In relativistic quantum field theory, space and time are described jointly, as in special relativity. Fields are functions of spacetime, and field equations are second-order in time for bosonic fields, Dirac-type for fermionic fields. Again the only change is that fields are operator-valued distributions rather than real-valued functions.
The answer here depends on the formalism of quantum mechanics you use. If you use a Hamiltonian formalism, you are picking out some slicing of time, and the Hamiltonian pushes you forward in time. In this formulation, the state-vector is evolving in time (or the operators, whichever way you like to say it), and the description is like Newton's philosophically. The result is relativistically invariant, so it is good to find a relativistic description.
In the path-integral, you describe the quantum state evolution completely invariantly, by a sum over all field histories at intemediate times.
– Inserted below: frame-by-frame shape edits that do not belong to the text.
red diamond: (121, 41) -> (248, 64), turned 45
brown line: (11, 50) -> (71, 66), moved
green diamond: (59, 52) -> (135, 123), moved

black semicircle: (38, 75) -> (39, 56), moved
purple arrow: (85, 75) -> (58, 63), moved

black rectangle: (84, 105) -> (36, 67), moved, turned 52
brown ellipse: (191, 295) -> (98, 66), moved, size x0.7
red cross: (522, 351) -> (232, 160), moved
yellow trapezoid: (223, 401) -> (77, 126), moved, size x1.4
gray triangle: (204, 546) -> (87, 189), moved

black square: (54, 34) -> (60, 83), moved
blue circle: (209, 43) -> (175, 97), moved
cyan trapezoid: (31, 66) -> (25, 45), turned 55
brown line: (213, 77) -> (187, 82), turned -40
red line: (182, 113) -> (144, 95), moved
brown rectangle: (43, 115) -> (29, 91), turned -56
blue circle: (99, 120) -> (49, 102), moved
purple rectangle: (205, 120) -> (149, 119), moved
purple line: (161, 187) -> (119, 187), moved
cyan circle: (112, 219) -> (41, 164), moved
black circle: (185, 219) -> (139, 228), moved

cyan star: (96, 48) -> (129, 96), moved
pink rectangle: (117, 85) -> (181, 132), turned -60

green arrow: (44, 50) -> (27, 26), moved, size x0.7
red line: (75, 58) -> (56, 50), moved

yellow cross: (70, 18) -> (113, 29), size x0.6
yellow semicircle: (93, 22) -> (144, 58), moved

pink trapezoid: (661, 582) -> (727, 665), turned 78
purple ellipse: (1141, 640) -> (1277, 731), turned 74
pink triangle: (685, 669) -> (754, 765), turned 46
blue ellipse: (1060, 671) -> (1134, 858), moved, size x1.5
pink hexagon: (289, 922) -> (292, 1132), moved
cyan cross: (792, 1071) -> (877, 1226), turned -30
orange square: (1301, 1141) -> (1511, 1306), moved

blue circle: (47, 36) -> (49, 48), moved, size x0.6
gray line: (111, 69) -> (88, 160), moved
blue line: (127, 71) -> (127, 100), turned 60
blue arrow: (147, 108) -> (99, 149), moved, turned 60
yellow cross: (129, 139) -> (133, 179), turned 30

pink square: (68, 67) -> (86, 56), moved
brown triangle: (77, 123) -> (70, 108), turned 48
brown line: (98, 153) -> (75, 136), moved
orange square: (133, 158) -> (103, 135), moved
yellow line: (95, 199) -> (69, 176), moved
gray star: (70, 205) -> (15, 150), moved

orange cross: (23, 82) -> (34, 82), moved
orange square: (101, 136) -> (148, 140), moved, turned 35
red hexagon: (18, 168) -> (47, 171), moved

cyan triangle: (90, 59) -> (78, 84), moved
In this formulation, the description is manifestly covariant--- the Lagrangian is relativistically invariant, and the state is just given by boundary conditions on the path integral (or by inserting operators to make states).
The description of the state is then the only global non-covariant thing, and this state specification can be done maximally covariantly in Schwinger's way, by saying what the state is on an initial and final space-like hypersurface (a surface any two points of which are spacelike separated). This point of view is the quantum action principle, the Feynman path integral between two spacelike hypersurfaces that specify the initial and final state.
Specifying a quantum state is always a global affair, because the quantum state is a sum over the classical configurations with complex weights for each one. The configurations are global, so you need to consider many different possible configurations at one "time", and this is the role of the space-like surface. But the space-like surface can be moved around arbitrarily, and you can still specify the same state, so it's still obviously relativistic.
The main issue is the standard quantum mechanics thing that you aren't interested only in unitary evolution, but also in measurements, which happen at some future time. The measurements are not naturally included in the formalism for time-evolution, and how you include them is up to you. But the measurement issue is not peculiar to quantum fields. If you take an Everett interpretation of some kind, the path integral evolution is all the mathematics, really, and the interpretation is just a philosophical layer on top which maps different branches of the wavefunction to different experiences of the observers. But you can prune some other way, consistent with some other philosophy.
The more interesting, and in hindsight more fruitful, approach is the Feynman way, inspired by Wheeler's S-matrix, where you take the surfaces to infinity, and consider states of finitely many incoming particles transforming into outgoing particles. This is an interesting point of view, because you can reformulate the quantum fields as point particle motion in a point-particle path integral, which turns out to be equivalent perturbatively to Schwinger and Stueckelberg's covariant quantum field theory when all is said and done. The point-particle formulation generalizes to strings, which do not have a Schwinger picture, since string theory isn't local fields.